Posted On11-30-2023 07:40 AM

Decentralized Storage Solutions: Bridging the Gap with StorageHub

Posted by Herman Obst Demaestri

How to design an interoperable storage-oriented blockchain
The missing link in decentralized storage
The StorageHub vision: interoperable decentralized storage
Decentralized storage design process
Field research: decentralized storage providers comparison
Which decentralized storage demand is being met?
Divergent phase: exploring all possibilities
Convergent phase: cohesive streamlining
Decentralized storage design proposals
Protocol Interaction
Providers Interaction
Conclusion

How to design an interoperable storage-oriented blockchain

The Web3 world was born with a focus on decentralizing the networks that bind us together, revolutionizing the way we connect. This paradigm shift began with Bitcoin, which introduced a novel way of providing a secure, transparent way of processing and storing transactional information between individuals independent of any central entity.

Progress did not stop there, and with the birth of Ethereum came the idea of decentralizing computation, thus giving rise to the world’s first global computer. As more advances were made, the functionality of this technology increased. With the emergence of Polkadot, the possibility of interconnecting the different blockchains in existence, which addressed one of the biggest challenges in the industry – interoperability amongst different blockchains. Prior to Polkadot, blockchains operated in silos serving a specific purpose but unable to communicate or transfer data amongst one another. A network’s capabilities were confined within its own ecosystem. Polkadot gives blockchains the chance of specializing their uses to make the entire Web3 ecosystem more versatile.

All these advances were mainly focused on transactional information, consensus mechanisms and smart contracts; but the same versatility in use cases generated more demands. The emergence of dApps, NFTs, or even on-chain and verifiable machine learning models via zk-proofs, made the need for medium to large scale forms of decentralized storage more and more important.

Blockchain technology is renowned at its core for the ability to provide a secure and transparent ledger system to maintain a decentralized record of valuable information, such as transactions and balances. However, as blockchain technology continues to mature and diversify, there is a need to leverage blockchain for more than just transactional data. Emerging use-cases are proving the need for greater storage needs in the space. Enter projects like Filecoin, Arweave, and BNB Greenfield among others.

The missing link in decentralized storage

The central complication with today’s decentralized storage solutions is that they operate as standalone blockchains. This means that a dApp requiring both the ability to compute logic via smart contracts and to have substantial storage, must effectively manage interactions with two separate solutions: one blockchain that provides the computation (e.g. Ethereum, L2 rollups, parachains) and the other dedicated to storage.

Currently, this occurs when smart contracts on certain L1s that have a URL pointing, for example, to a NFT stored on Arweave. Again, the problem is that there is no interconnection between the two. Let’s imagine a few possibilities:

What if the dApp could natively request more storage space, or delete it?
What if the contract could update access and ownership of the data itself?
What if the contract could read and act on the stored data?

Simple functionality like this would open up a whole range of new scenarios.

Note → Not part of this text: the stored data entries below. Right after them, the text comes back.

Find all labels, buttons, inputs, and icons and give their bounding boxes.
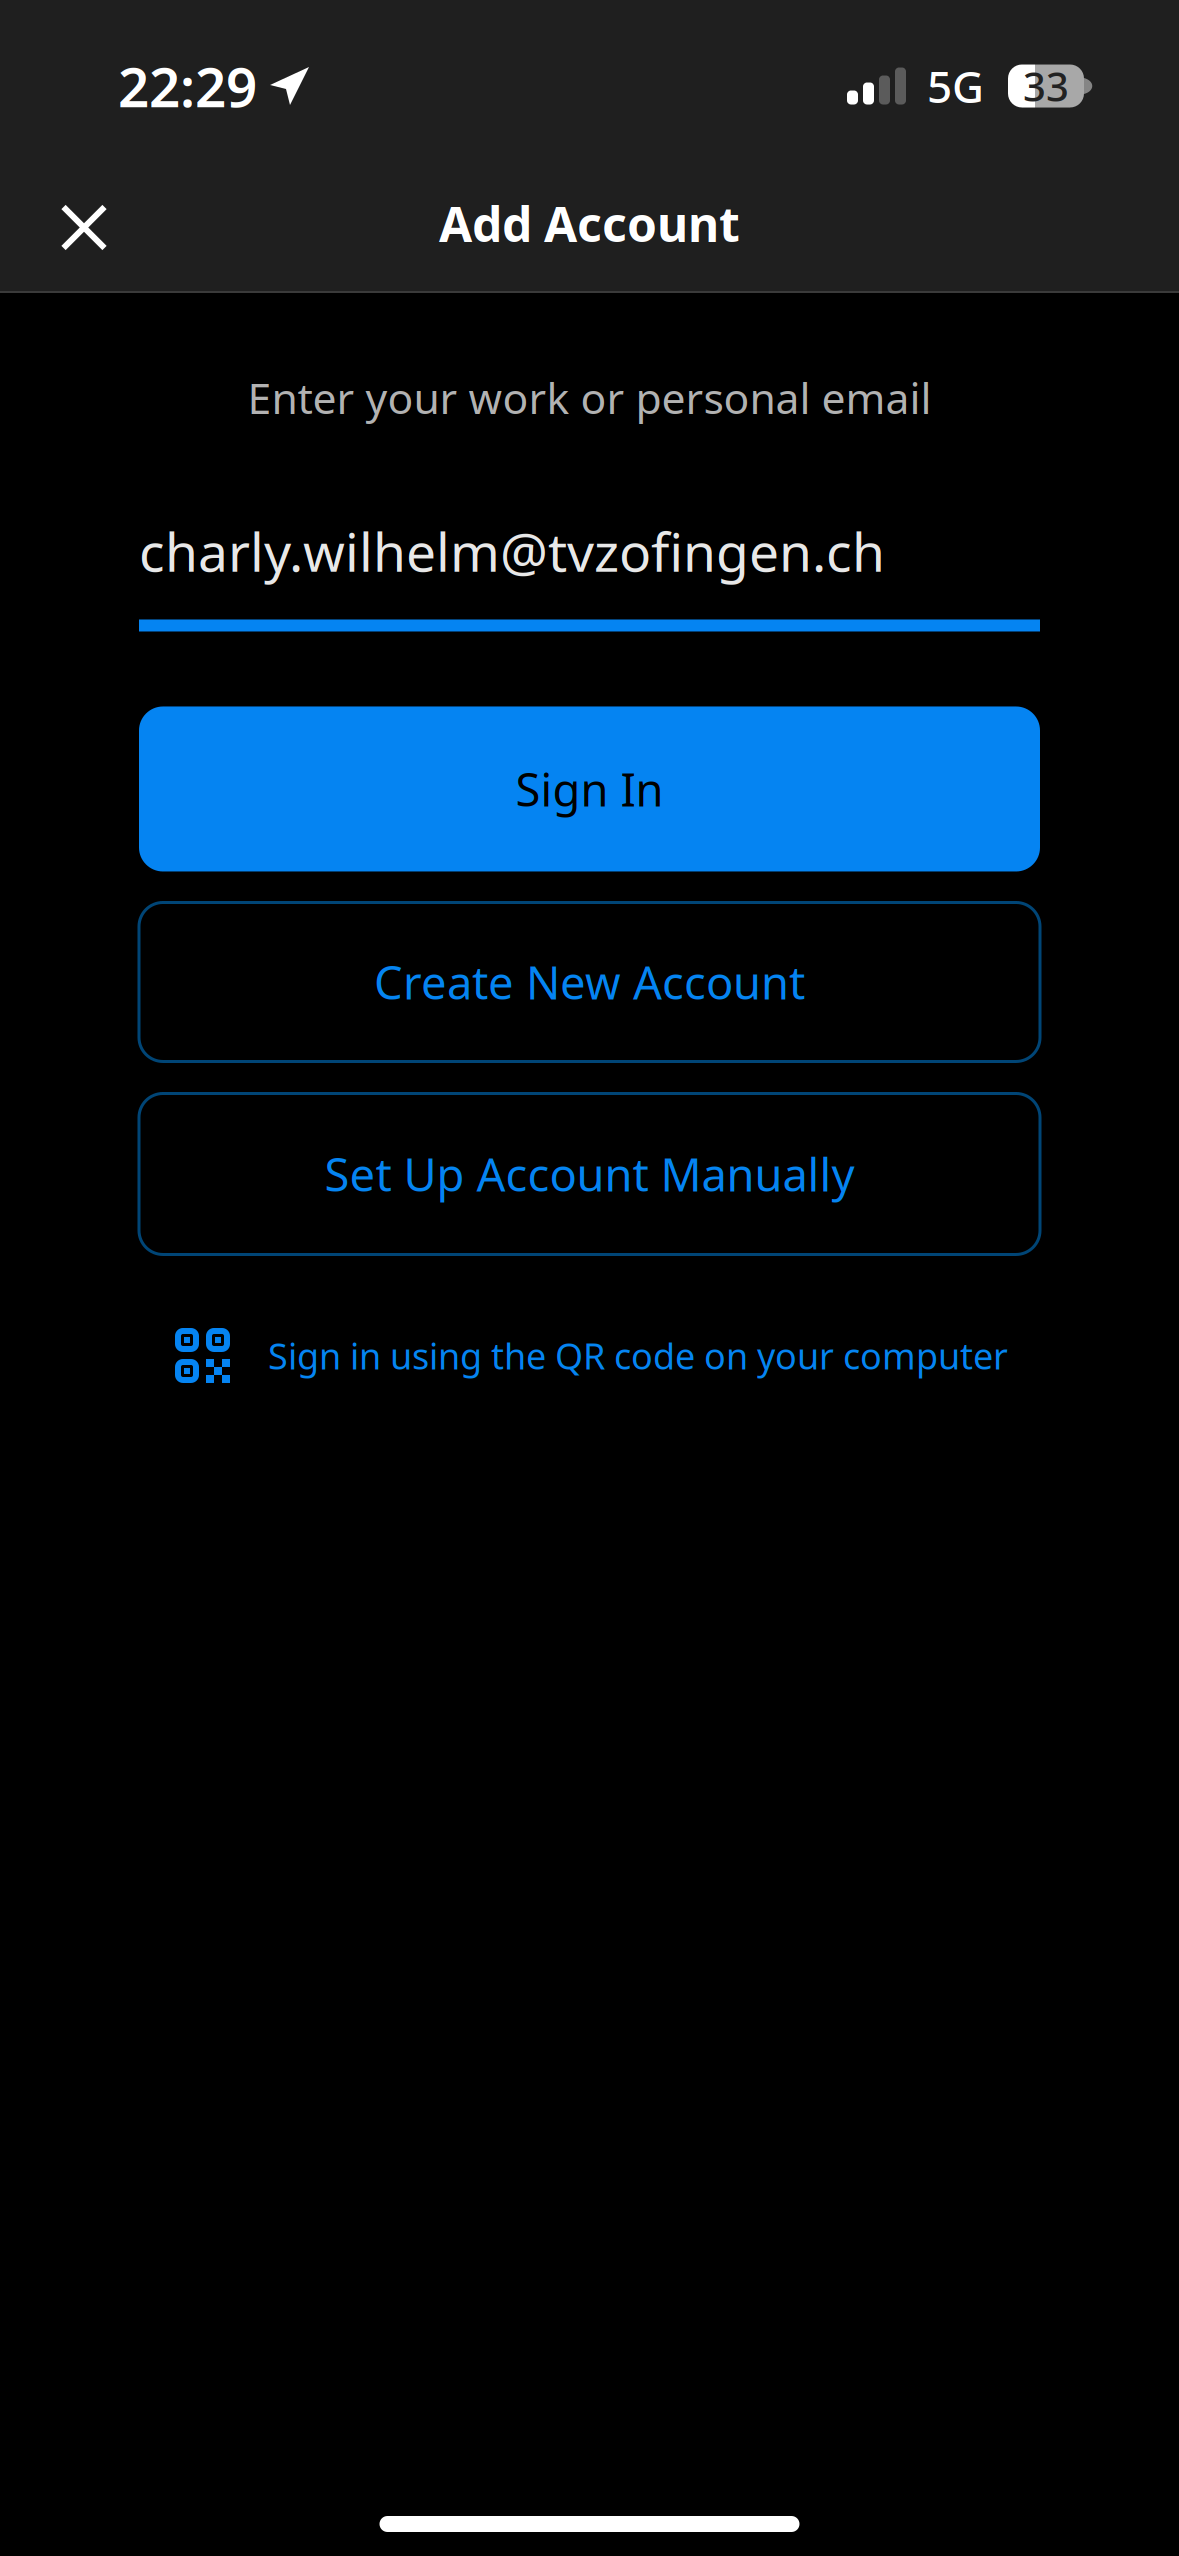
staticText: Add Account [439,192,740,255]
button[interactable]: Close [38,182,130,274]
button[interactable]: Set Up Account Manually [139,1094,1040,1254]
staticText: Sign in using the QR code on your comput… [268,1332,1008,1379]
staticText: 5G [927,57,984,115]
staticText: Set Up Account Manually [324,1144,854,1204]
button[interactable]: Sign In [139,706,1040,872]
button[interactable]: Sign in using the QR code on your comput… [139,1318,1040,1394]
staticText: Sign In [516,759,664,819]
staticText: Enter your work or personal email [248,369,932,426]
button[interactable]: Create New Account [139,902,1040,1062]
staticText: 33 [1023,59,1069,112]
staticText: charly.wilhelm@tvzofingen.ch [139,516,885,586]
staticText: Create New Account [374,952,805,1012]
staticText: 22:29 [118,50,257,122]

Polkadot’s work over the past few years to interconnect different blockchains truly stands out in this context. A storage parachain in the Polkadot ecosystem presents a unique value proposition by offering services to other parachains. This could allow dApp developers building on top of them to benefit from a seamless integration, effectively abstracting them from the complexities and inefficiencies of the dual solution.

The StorageHub vision: interoperable decentralized storage

Building upon Polkadot’s strides in interoperability, StorageHub is a storage optimized parachain designed to work with other Polkadot & Kusama parachains. It focuses on storing data in an efficient and decentralized way. StorageHub enables other parachains within the ecosystem to seamlessly access, utilize, and manage this storage. It will be possible for users to directly interact with the storage on-chain, but StorageHub also seeks to natively interoperate with existing parachains via cross-chain messaging (XCM).

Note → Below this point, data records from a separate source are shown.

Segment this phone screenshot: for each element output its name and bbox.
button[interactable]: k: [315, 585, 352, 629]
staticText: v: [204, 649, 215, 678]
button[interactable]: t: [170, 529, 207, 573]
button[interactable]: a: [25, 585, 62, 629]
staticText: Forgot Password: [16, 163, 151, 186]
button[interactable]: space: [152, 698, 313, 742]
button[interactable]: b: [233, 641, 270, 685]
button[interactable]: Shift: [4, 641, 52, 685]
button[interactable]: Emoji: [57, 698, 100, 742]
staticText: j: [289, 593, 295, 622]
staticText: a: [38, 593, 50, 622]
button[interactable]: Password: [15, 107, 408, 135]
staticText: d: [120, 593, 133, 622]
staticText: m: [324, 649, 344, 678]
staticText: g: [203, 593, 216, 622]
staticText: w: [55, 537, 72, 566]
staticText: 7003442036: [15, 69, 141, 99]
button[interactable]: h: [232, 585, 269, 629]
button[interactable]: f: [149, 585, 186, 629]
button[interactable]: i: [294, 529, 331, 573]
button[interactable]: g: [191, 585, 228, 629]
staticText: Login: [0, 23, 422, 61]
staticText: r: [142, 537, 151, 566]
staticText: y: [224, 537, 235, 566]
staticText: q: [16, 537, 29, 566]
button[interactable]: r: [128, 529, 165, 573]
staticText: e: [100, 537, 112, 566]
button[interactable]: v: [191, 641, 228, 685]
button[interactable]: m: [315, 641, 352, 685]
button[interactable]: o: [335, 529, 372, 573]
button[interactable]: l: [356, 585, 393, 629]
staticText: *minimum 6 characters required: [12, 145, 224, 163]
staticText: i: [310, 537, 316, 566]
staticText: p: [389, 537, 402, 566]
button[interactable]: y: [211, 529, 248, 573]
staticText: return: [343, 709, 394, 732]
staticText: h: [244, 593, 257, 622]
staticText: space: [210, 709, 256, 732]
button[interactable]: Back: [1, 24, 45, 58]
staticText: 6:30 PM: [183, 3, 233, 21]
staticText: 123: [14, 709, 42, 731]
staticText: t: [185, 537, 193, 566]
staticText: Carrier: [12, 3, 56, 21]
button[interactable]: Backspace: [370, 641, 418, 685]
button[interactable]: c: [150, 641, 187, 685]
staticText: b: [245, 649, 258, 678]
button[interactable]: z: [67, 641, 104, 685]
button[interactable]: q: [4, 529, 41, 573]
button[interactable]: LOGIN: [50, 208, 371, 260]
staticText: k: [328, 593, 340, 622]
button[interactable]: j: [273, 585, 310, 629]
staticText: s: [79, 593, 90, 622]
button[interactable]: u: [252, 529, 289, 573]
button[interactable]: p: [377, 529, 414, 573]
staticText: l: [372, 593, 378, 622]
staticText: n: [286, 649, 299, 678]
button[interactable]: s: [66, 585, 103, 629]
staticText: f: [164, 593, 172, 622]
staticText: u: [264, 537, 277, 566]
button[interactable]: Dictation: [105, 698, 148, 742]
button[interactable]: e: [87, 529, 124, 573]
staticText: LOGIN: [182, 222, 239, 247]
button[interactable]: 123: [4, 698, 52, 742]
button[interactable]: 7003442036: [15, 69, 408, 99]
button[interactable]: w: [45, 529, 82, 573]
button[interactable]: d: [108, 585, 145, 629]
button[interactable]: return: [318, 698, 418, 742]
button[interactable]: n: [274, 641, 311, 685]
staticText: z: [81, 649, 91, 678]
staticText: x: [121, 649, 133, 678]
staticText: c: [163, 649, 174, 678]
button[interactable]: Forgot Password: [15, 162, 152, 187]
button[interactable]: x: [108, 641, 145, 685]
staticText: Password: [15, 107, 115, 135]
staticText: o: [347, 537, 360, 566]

Decentralized storage design process

Well, great. The first phase of any design process is complete: a clear direction of what we are aiming for. Now it’s time to dig deeper. Although it may seem obvious, the next step when starting to design and develop a product is to investigate similar solutions, that is:

What is their value proposition? What is it that sets them apart?
What is their high-level architecture?
What problems have they encountered and how did they solve them (or not)?

Additionally, understanding limitations provides invaluable insight into potential improvement areas and market gaps.

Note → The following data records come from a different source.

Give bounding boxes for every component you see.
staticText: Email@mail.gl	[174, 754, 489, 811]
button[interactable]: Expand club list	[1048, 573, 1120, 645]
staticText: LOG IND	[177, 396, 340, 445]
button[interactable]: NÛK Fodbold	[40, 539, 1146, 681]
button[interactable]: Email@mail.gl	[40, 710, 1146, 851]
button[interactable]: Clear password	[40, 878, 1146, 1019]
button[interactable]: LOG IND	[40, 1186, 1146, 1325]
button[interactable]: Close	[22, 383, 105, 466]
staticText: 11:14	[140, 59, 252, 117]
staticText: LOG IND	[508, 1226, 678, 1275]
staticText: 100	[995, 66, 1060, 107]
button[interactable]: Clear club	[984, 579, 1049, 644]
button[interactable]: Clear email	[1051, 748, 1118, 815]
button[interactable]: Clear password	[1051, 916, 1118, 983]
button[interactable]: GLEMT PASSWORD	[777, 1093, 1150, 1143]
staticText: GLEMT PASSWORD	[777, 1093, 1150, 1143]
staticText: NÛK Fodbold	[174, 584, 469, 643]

This process is very important because it allows us to learn from past experiences: take parts that have worked well, anticipate possible problems they have had, take inspiration from some parts of a project and combine them with other parts of another. All this allows us to think of new designs that are better adapted to the specific needs of the system being built. For this research we focused primarily on Arweave, Filecoin and Greenfield BNB.

Field research: decentralized storage providers comparison

As we embarked on the research phase, the first one we examined was Arweave. We were particularly intrigued by the possibility of one time payment for perpetual data storage. Their approach involves calculating the present value of the cost flow required to store a given amount of data indefinitely, a financial concept known as ‘perpetuity’. This calculation also includes the assumption that storage costs will continue to decrease exponentially over time. Understanding the mechanics, especially the incentives of this model, were a key focus. While exploring Arwave’s innovative framework, we quickly realized that StorageHub had very different requirements and steered our research to align more closely with our unique needs and objectives. Which included:

We need to have the ability for it to be private.
The storage should be able to be removed if it is no longer required.

And the latter makes the network incentives change completely, structurally changing the network accordingly.

We continued the research with Filecoin, where we were immediately impressed at the advanced cryptographic technology they developed for storage verification. But what is the need to develop the tech in the first place? Well, what happens in a storage blockchain is that, unlike Bitcoin or Ethereum, the data cannot be on-chain. The size of the files stored possess a significant challenge. Imagine a single file containing the entirety of Bitcoin’s transaction, there is no other way to store that other than to store the data off-chain. But then, what is on-chain? Filecoin proposes that deals between users and storage providers have to be on the blockchain. And after a deal is proposed, the user will send the data to the provider. The provider then has to send periodic storage proofs to corroborate that it is still storing the information. These proofs are also stored on-chain.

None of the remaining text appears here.